Some people are difficult. Something about their attitude or actions makes coexisting challenging. And often times, I realize that if I could change that person, I would end up making them more like myself. I would take the differences and make them no more.
If I wrote music, I’d probably write boring music…one melody line, one volume, one speed. I like things to go as expected. I like harmony and peace. I like it when everyone gets along.
I was sitting in the balcony of my church tonight, singing at choir practice when I found myself plugging my ears. Now, normally, our choir sounds real good. Made of young pups like me and 70 year old men with voices as smooth as butter cream, our group usually blends well. Except for this one chord in this one song. Our director called it a cluster chord because there are several notes clustered together. It sounds as though each note is fighting with the others and no one really wins. Ironically, this chord is held as we sing the word “peace”. Singing my F while the person next to me sings a F#, I don’t feel any peace. I am tempted to just sing the F# and end the pain in my ears. But I don’t.
Because this cluster chord reminds me of life. Dissonance is our reality. People are created, not duplicated. Peace is the aim, but not the norm. Life is not always a harmonious arrangement, with conforming ideas and beliefs. Cluster chords speckle our days and lead us to a decision. We can continue singing our own note, or we can abandon it and begin singing someone else’s note. There is a time to get along. There is a time to cooperate and compromise. But not every time. Sometimes, disagreements are good. Sometimes anticonformity is beautiful. Sometimes, disruptions lead to wholeness.
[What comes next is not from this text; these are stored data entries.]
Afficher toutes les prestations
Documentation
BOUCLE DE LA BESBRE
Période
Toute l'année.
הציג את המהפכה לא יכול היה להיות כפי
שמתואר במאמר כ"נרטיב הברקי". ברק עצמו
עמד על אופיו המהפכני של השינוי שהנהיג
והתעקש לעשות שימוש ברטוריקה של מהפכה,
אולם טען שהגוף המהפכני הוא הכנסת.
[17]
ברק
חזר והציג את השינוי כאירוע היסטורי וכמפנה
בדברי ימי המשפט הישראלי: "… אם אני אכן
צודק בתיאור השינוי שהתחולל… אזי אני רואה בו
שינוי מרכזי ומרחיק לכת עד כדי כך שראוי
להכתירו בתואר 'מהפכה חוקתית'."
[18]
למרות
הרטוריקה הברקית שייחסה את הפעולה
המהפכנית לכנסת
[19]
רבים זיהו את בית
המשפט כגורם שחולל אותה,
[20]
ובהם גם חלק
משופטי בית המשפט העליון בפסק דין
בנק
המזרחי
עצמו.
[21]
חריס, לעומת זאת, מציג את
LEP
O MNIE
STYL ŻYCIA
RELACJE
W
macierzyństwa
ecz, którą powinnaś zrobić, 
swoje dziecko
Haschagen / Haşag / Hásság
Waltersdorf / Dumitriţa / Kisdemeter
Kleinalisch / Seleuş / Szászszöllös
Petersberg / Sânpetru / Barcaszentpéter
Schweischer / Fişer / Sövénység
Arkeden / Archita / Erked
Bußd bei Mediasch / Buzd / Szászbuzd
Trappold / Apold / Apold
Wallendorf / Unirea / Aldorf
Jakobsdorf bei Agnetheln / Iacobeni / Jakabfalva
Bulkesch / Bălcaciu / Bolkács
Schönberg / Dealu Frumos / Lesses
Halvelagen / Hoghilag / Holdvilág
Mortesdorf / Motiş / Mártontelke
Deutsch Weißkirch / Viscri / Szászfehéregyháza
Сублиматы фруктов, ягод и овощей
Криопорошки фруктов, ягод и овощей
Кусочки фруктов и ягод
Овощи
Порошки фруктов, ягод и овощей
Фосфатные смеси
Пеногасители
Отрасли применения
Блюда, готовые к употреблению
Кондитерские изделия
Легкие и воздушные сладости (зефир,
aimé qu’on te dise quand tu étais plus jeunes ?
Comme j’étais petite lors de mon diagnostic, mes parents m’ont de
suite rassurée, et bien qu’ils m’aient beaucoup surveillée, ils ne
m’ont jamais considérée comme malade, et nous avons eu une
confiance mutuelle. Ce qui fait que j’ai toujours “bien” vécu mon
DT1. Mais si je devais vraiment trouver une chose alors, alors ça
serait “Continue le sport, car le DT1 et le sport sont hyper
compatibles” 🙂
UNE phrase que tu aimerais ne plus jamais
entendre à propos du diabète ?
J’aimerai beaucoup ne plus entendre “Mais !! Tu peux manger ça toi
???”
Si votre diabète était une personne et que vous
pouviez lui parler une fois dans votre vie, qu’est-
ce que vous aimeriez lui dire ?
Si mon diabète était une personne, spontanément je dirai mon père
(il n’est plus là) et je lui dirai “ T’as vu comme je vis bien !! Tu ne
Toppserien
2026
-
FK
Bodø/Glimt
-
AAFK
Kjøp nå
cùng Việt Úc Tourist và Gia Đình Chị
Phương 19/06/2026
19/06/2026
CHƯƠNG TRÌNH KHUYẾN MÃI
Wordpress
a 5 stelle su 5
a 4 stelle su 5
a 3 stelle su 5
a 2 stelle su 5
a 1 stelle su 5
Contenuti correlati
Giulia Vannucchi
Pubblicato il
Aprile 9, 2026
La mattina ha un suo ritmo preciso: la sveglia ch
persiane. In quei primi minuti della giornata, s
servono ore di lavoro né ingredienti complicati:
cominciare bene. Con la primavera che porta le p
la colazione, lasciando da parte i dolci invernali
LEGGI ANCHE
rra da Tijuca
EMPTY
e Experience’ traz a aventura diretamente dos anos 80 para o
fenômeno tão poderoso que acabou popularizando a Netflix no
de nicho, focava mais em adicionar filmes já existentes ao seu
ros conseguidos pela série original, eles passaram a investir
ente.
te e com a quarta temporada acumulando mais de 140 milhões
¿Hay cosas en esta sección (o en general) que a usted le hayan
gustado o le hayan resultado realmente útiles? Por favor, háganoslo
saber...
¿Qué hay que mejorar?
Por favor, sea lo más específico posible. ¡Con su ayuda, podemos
Music is not supposed to always be the same. The weird moving notes, the descants, the key changes make the song interesting. They keep the listener alert, anticipating the possibilities within the song. That’s how life is supposed to be. Difficult people don’t have to leave me frustrated. Circumstances don’t have to leave me discouraged. Disagreements don’t have to chase me away. There is a chance to learn, a chance to grow, a chance to hope. Unison is good. But cluster chords are better. A song can always end in unison. But a song would never end in a cluster chord. Cluster chords mean the song isn’t over, there’s more…just keep listening. It will get better. But it may sound worse before it sounds better…just keep listening.
My life isn’t over. The cluster chords continue to pepper my lifesong. So I’ll unplug my ears and embrace the sound.